Rajasthan High Court Protects Solar Duty Exemptions
⚡ Quick Read
- What happened: The Rajasthan High Court ruled that captive solar projects commissioned before May 10, 2022, are entitled to a seven-year electricity duty exemption as promised under the Solar Policy 2019.
- Why it matters: This verdict protects developers and C&I consumers from retrospective policy changes, safeguarding the financial viability of investments worth millions.
- Watch: Further government appeals or potential adjustments to how future statutory notifications are issued to align with this judicial precedent.
Background and Context
In a landmark judgment that reinforces the sanctity of investment-backed government policies, the Rajasthan High Court has ruled that the state government cannot retrospectively withdraw electricity duty exemptions promised under the Solar Policy 2019. The case, initiated by UltraTech Cement, centered on the state’s attempt to amend its policy in May 2022, which effectively sought to revoke previously guaranteed incentives for captive solar projects. The petitioner had invested approximately ₹890 million (~$9.61 million) into solar infrastructure, relying heavily on the seven-year duty exemption promised by the state to improve the financial feasibility of its captive power units.
Key Details
The Rajasthan government had argued that electricity duty exemptions were contingent upon separate statutory notifications under the Rajasthan Electricity (Duty) Act, 1962. However, the High Court rejected this stance, asserting that the Solar Policy 2019 itself constituted a clear and unequivocal representation intended to attract private capital. The Court held that while the government possesses the authority to amend policies, such changes cannot operate retrospectively to strip away accrued rights. Consequently, any project commissioned prior to the May 10, 2022, amendment remains eligible for the full seven-year exemption period. The ruling mandates that authorities must verify the commercial operation date of each project before processing these benefits, ensuring that the withdrawal of exemptions applies only to projects commissioned after the amendment date.

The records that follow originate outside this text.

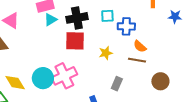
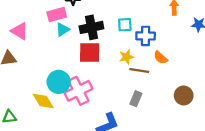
yellow star: (106, 53) -> (127, 57), moved
brown line: (137, 60) -> (139, 70), moved
cyan circle: (43, 78) -> (59, 82), moved
yellow diamond: (15, 83) -> (43, 101), moved

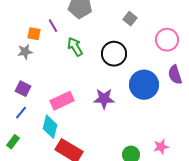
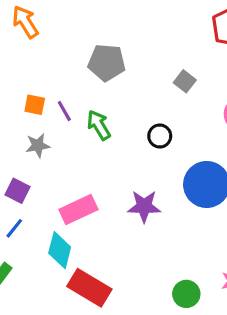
purple line: (53, 26) -> (64, 111), moved
gray star: (25, 52) -> (38, 145), moved
black circle: (114, 54) -> (160, 136), size x0.6

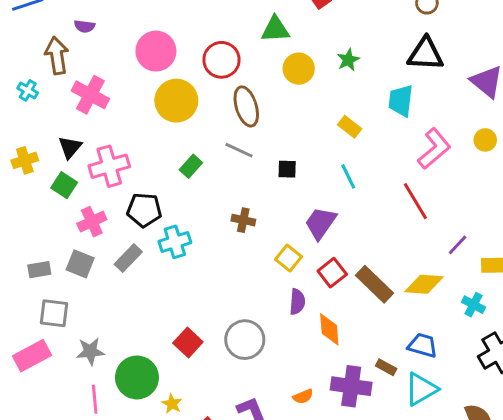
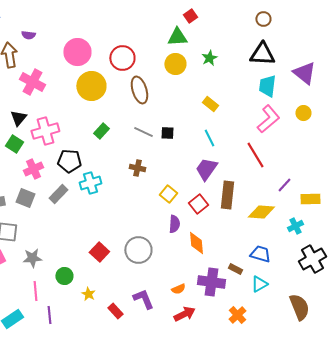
green triangle: (275, 29) -> (177, 37), moved
cyan trapezoid: (401, 101) -> (267, 86), moved
gray line: (239, 150) -> (143, 132), moved
purple trapezoid: (321, 223) -> (206, 169), moved
brown rectangle: (374, 284) -> (227, 195), moved, turned 52
cyan cross: (474, 305) -> (295, 226), turned 35
green circle: (137, 377) -> (64, 276), size x0.6
cyan triangle: (421, 389) -> (259, 284), size x0.7

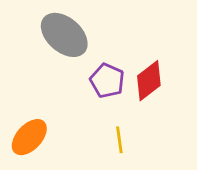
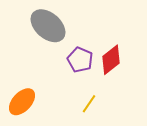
yellow line: (119, 140) -> (89, 104), turned 42

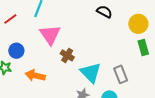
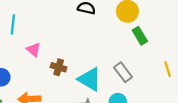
pink triangle: (50, 35) -> (34, 50), size x0.6

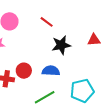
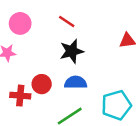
black star: (61, 45) -> (72, 51), moved

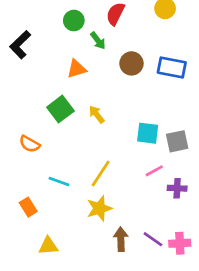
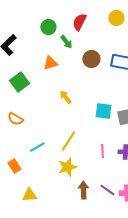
green square: (60, 109) -> (19, 82), moved
pink line: (154, 171) -> (102, 151), moved, turned -64
cyan line: (59, 182) -> (37, 147), turned -49

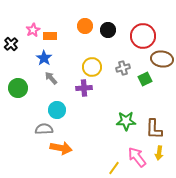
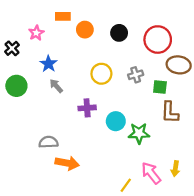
orange circle: (85, 26) -> (85, 30), moved
orange rectangle: (50, 36) -> (63, 16), moved
green square: (145, 79) -> (160, 87), turned 32
green circle: (18, 88) -> (16, 86), moved
purple cross: (84, 88) -> (87, 108), moved
cyan circle: (57, 110) -> (116, 121), moved
brown L-shape: (154, 129) -> (170, 112), moved

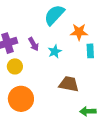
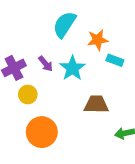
cyan star: (55, 51) -> (72, 68), size x1.5
cyan rectangle: (90, 51) -> (115, 60), turned -56

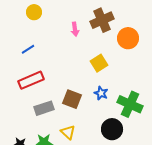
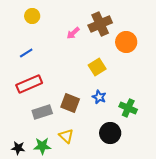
pink arrow: (75, 29) -> (73, 33), turned 56
green cross: (130, 104) -> (128, 108), size x0.7

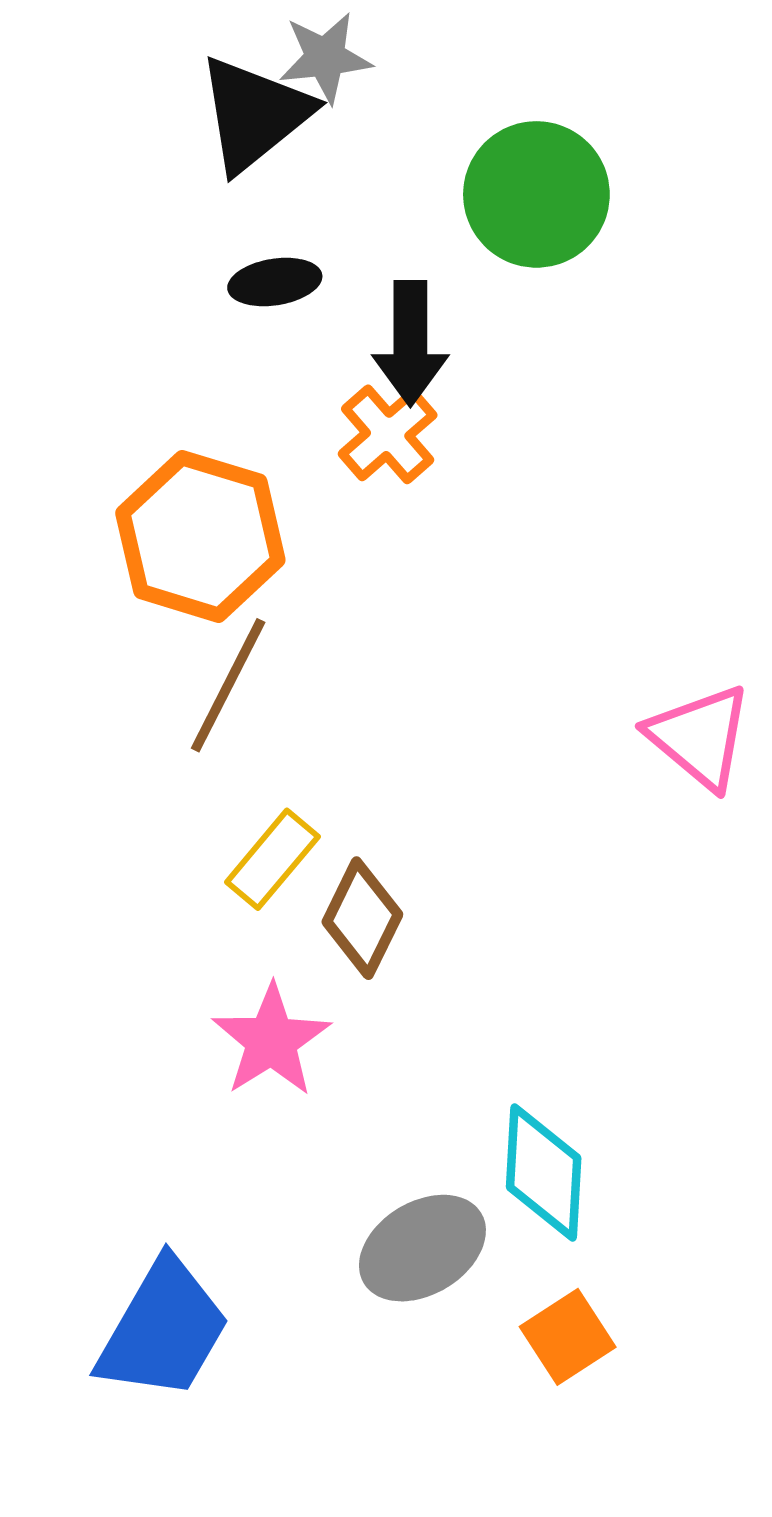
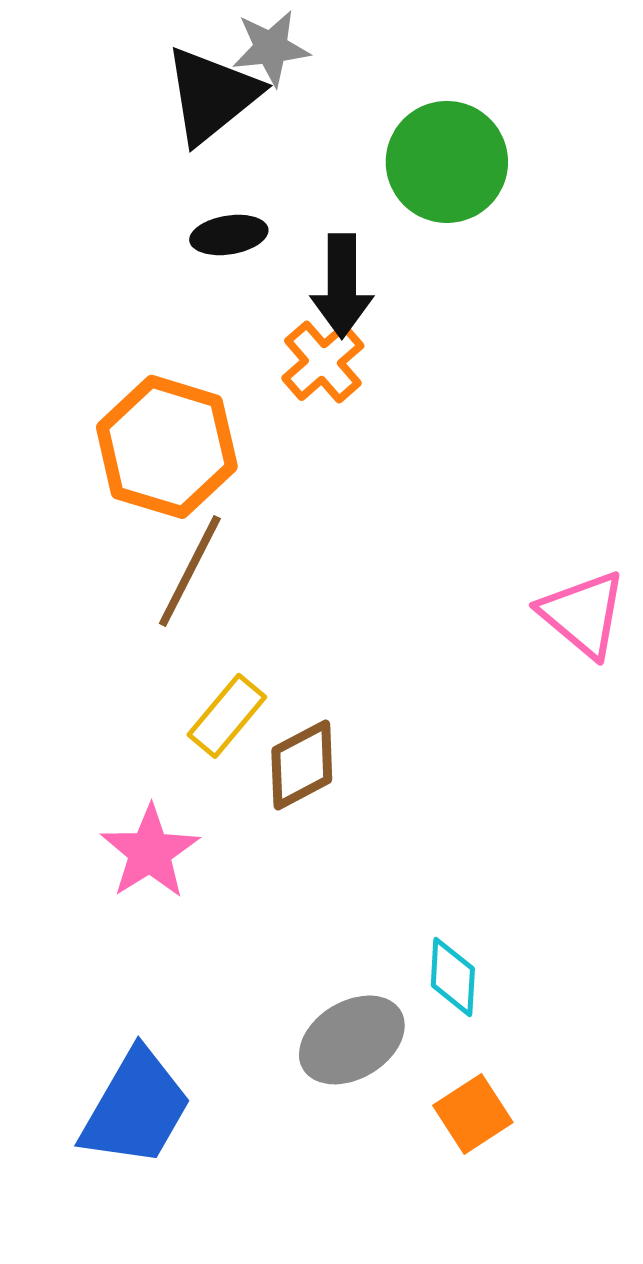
brown diamond: (362, 918) -> (302, 765), turned 36
pink star: (271, 1040) -> (150, 852), moved
cyan diamond: (544, 1172) -> (453, 977), size x0.7

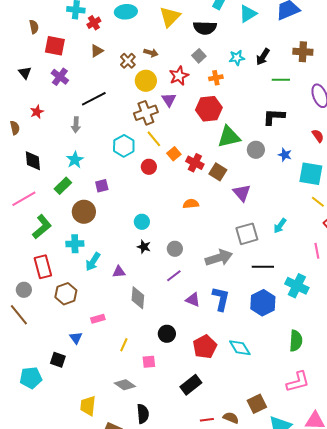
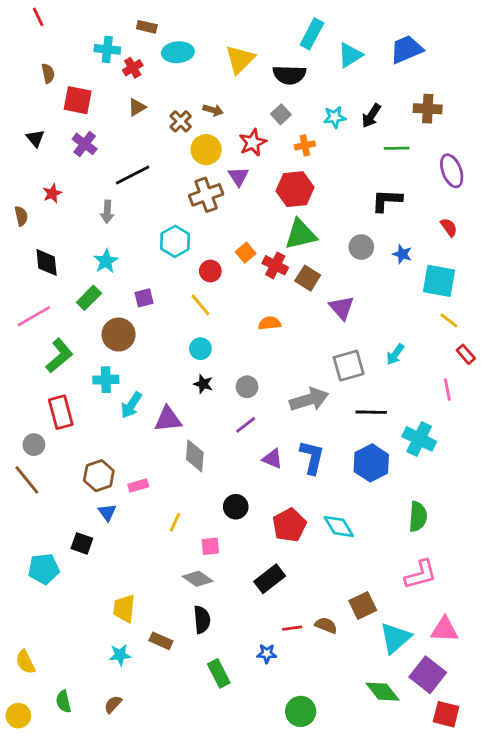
green triangle: (229, 137) -> (301, 234), moved
yellow line: (154, 139) -> (200, 305), moved
purple triangle: (119, 272) -> (168, 419), size x1.5
brown hexagon: (66, 294) -> (99, 476), moved
gray diamond: (125, 385) -> (198, 579), moved

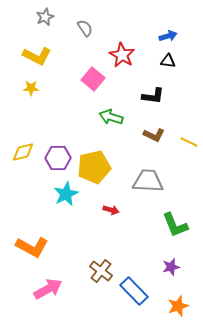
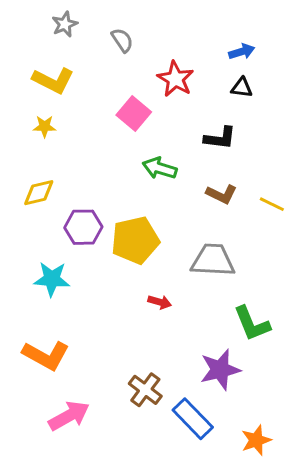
yellow diamond: (23, 152) -> (39, 193), moved
cyan star: (66, 194) -> (52, 279), moved, turned 30
purple star: (171, 267) -> (220, 370), moved, size x1.6

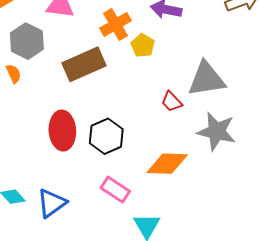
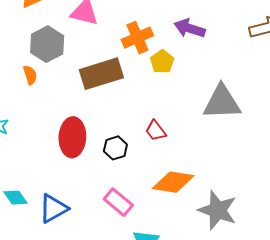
red trapezoid: (172, 102) -> (156, 131), moved
gray star: (216, 131) -> (218, 210), moved
black hexagon: (106, 136) -> (115, 148), size x0.7

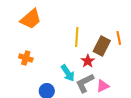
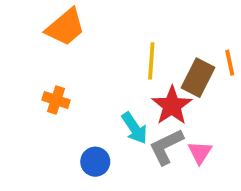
red star: (88, 61) -> (172, 106), size x1.5
pink triangle: (103, 86) -> (200, 152), turned -32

What This Means for EPCs and Developers
For EPC contractors and solar developers operating in India, this ruling provides a critical layer of legal protection against ‘policy flip-flops.’ The court’s emphasis on the doctrine of legitimate expectation serves as a deterrent against arbitrary executive actions that threaten the internal rate of return (IRR) of renewable energy projects. Developers can now cite this precedent to challenge retrospective regulatory shifts that undermine the economic assumptions made during the project planning phase. For EPC firms, this ensures that the captive solar market in Rajasthan remains a stable environment for long-term project execution, as the financial risks associated with sudden tax or duty changes are significantly mitigated by this judicial intervention.
What Happens Next
The state government is now expected to streamline its notification process to ensure future policy changes are prospective rather than retrospective. As the Indian renewable energy sector continues to scale toward ambitious 2030 targets, this ruling acts as a cornerstone for maintaining investor confidence. By upholding the principle that government assurances carry binding weight, the High Court has strengthened the overall regulatory framework, which is essential for attracting the massive capital inflows required to sustain the growth of the Indian renewable energy sector.